By nature prone to autocracy, Tandja couldn’t coherently evaluate Niger’s history as yardstick to enrich Niger’s progress informed by the growing African democracy and freedoms trends. Tandja was mired in the African traditional superstitious belief that he is the only one chosen by God to rule Niger in a country of immense poverty where 61 percent live on less than US$1 a day and stuck in disturbing record of coups, assassinations and on-and-off rebellion by its nomadic Tuareg group.
How does Africans fathom the fact that Tandja believes that he is the only one, out of the 14 million Nigeriens, that can “complete major investment projects” in Niger? His silly believes, floated by juju-marabout spiritual mediums who buzz around him, come from the African traditional superstitious belief that he is God sent. It is such ridiculous believes that make the African Big Man looks down on their citizenry no matter their material concerns that saw the likes of dictatorial Idi Amin blow their countries into pieces.

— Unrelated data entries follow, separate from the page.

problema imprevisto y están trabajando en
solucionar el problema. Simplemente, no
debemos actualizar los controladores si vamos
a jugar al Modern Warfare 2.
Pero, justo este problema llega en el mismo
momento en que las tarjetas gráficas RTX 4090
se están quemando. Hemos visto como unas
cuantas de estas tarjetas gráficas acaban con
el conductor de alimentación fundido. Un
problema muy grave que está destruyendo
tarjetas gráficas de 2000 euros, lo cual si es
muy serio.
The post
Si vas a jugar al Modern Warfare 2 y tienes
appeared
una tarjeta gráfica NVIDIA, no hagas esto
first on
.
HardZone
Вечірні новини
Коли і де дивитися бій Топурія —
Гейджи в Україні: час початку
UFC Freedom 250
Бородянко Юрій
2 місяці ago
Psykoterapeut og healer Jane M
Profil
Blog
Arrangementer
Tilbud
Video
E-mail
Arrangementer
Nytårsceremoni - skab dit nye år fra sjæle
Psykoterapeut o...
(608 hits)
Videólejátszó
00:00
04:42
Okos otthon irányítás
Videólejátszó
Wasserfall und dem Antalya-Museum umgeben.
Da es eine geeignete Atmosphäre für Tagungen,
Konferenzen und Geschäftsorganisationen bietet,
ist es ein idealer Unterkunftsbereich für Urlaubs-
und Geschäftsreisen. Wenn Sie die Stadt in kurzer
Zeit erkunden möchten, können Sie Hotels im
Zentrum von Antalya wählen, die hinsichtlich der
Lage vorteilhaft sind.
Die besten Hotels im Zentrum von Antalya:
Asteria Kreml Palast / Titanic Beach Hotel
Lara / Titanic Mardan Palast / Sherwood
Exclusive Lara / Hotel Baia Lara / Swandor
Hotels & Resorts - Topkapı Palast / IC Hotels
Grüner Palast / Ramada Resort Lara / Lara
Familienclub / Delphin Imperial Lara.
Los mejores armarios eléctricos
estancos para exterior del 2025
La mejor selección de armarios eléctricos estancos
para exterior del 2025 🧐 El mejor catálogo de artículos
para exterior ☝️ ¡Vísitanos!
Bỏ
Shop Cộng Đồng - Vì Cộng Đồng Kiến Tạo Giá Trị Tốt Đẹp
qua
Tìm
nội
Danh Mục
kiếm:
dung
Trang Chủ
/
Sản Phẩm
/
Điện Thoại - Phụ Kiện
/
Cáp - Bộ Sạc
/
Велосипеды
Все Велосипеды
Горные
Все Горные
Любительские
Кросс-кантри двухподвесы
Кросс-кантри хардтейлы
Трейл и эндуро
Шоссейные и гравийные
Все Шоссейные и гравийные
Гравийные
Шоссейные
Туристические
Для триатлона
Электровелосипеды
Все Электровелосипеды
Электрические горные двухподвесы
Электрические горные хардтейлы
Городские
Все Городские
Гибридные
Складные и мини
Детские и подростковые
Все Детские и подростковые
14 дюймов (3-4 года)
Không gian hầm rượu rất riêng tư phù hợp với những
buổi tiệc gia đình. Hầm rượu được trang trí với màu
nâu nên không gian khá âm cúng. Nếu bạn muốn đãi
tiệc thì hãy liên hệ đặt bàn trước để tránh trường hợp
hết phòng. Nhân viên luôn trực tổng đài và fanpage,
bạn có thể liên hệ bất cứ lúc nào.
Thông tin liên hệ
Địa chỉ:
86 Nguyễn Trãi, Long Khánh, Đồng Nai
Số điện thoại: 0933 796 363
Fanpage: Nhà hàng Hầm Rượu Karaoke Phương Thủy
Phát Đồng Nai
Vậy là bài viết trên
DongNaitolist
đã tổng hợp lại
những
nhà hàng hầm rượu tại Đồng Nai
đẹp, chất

Prof. A.K.P. Kludze, former Justice of Ghana’s Supreme Court, talks of how though President Kwame Nkrumah was a freedom fighter and a committed Pan-Africanist, he later allowed the unrestrained Big Man syndrome to turn Ghana into a one-party state at his time, becoming the live chairman of his ruling Conventions People’s Party and the general secretary of the party’s Central Committee. “Nobody dared challenge him because it was considered treasonous to challenge him. He made a law that said that nobody could stand as a candidate unless his candidature was approved by the General Secretary of the party, that is he himself.”

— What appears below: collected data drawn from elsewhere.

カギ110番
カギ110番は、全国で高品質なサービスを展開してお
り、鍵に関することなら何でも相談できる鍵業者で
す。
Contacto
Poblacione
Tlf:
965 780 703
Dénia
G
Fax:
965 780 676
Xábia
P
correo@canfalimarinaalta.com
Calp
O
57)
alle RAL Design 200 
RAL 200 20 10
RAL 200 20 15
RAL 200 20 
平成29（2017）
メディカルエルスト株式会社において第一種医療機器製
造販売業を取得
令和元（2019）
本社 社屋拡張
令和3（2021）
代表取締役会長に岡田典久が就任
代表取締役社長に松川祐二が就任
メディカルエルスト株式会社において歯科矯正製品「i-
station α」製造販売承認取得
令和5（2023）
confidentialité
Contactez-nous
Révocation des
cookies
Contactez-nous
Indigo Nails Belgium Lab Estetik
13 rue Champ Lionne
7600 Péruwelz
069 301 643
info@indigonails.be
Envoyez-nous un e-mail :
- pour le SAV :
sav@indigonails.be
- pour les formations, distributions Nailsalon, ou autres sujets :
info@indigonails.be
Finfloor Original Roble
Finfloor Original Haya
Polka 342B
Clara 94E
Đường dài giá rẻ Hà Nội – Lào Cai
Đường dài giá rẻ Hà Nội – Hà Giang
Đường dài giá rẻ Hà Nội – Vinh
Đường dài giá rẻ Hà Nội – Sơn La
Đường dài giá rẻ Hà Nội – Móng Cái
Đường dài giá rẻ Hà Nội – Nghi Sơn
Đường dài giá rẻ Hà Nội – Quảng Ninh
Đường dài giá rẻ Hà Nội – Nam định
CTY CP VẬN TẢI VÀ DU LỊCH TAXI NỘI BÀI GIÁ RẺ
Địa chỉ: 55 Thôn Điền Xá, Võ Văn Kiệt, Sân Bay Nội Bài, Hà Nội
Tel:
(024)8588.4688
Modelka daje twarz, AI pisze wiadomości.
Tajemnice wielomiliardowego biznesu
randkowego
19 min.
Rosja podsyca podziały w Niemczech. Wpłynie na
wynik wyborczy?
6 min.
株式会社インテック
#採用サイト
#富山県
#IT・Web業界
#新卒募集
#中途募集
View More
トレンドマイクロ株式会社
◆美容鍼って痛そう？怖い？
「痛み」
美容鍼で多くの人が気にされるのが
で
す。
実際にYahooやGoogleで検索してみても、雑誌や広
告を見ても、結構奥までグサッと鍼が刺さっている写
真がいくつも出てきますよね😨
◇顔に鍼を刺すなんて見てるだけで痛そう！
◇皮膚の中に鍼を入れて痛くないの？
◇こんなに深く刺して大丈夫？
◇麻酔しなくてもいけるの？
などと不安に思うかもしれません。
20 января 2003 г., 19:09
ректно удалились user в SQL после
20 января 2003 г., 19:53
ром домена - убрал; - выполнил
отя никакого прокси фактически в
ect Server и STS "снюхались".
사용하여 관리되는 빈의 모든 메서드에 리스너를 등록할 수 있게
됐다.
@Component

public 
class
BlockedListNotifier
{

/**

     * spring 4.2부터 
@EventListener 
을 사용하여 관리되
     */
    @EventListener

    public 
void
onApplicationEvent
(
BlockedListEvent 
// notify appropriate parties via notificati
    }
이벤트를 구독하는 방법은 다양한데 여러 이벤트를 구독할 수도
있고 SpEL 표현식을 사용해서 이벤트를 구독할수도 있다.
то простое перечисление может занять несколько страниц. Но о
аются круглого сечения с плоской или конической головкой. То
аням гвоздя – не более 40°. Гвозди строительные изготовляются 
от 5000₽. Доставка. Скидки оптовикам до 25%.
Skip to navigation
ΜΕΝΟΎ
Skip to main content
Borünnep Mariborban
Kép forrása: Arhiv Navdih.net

Tandja was an example of Big Man syndrome, scheming to rule for life against the multi-ethnic make-up of Niger that will be enriched better with healthy democracy and freedoms. But Tandja can’t let go the Big Man syndrome. Tandja believes he is the only man destined by God to rule Niger. Tandja is a throwback to Africa’s period of paranoid one-party systems and military juntas that darkened most part of post-independent Africa.

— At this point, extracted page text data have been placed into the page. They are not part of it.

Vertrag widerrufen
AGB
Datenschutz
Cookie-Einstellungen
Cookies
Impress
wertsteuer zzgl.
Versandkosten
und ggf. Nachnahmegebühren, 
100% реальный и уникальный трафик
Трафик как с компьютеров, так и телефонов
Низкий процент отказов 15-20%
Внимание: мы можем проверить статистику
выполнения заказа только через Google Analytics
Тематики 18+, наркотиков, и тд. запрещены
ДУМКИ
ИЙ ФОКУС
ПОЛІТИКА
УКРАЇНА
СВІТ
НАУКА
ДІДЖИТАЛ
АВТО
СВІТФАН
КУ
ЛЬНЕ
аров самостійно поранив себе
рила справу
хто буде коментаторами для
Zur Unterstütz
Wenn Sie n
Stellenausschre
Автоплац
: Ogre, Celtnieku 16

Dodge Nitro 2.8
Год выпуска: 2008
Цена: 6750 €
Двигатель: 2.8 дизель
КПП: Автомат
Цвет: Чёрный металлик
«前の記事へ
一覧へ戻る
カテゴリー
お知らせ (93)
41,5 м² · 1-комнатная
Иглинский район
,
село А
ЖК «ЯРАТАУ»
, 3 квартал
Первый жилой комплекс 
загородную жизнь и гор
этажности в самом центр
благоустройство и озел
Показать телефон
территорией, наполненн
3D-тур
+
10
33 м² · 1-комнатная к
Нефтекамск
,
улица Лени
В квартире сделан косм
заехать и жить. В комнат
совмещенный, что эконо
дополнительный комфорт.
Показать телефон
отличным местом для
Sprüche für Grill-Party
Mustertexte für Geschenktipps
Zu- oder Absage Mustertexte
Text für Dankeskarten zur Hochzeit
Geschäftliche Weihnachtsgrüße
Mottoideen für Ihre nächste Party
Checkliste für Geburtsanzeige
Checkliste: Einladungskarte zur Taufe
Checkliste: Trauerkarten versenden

Tandja had his first taste of power after a 1974 coup. As a symptom of the Big Man syndrome, Tandja’s geocentricisms became oblivious to criticism from Africa and the international community. Tandja overturned the country’s infant democracy (since 1999) by cleverly appropriating its democratic tenets to create a domineering President-for-Life system a la Kwame Nkrumah. The psychology informing Tandja’s thinking is a page from the unelected Jerry Rawlings telling Ghanaians “To whom,” when asked to hand over power in the 1980s and give way to democracy.
In Sierra Leone, President Siaka Stevens told Sierra Leoneans, “Pass I die” (Till I die I remain President no matter what) when asked to democratize against the realities on the ground. Stevens prepared the grounds for Sierra Leone’s eventual explosion. In Liberia, as Samuel Doe messed-up the democratic system in an atmosphere of extreme autocracy, he and his cronies shouted, “No Doe, No Liberia.” Doe ended up blowing Liberia into pieces. Generally, Africa’s long gone “President-for-Life” culture reveals that the Big Man looks down on the citizenry, believing they are God chosen against the democratic and development aspirations of the masses, damning the consequences.
But Tandja wasn’t positively tapping into current African development thinking. “No Tandja, No Niger,” Tandja indirectly tells Nigeriens and Africans. What is the antidote to Niger’s development challenges, the Big Man syndrome and in dealing with the likes of Tandja? Not military coups but education, the rule of law, human rights, freedoms, democracy and “teachable moments” of African current events. And what lawyers call an admission against interest: the best way to understand Niger is to get to the bottom of its painful events and that’s to start reading its history.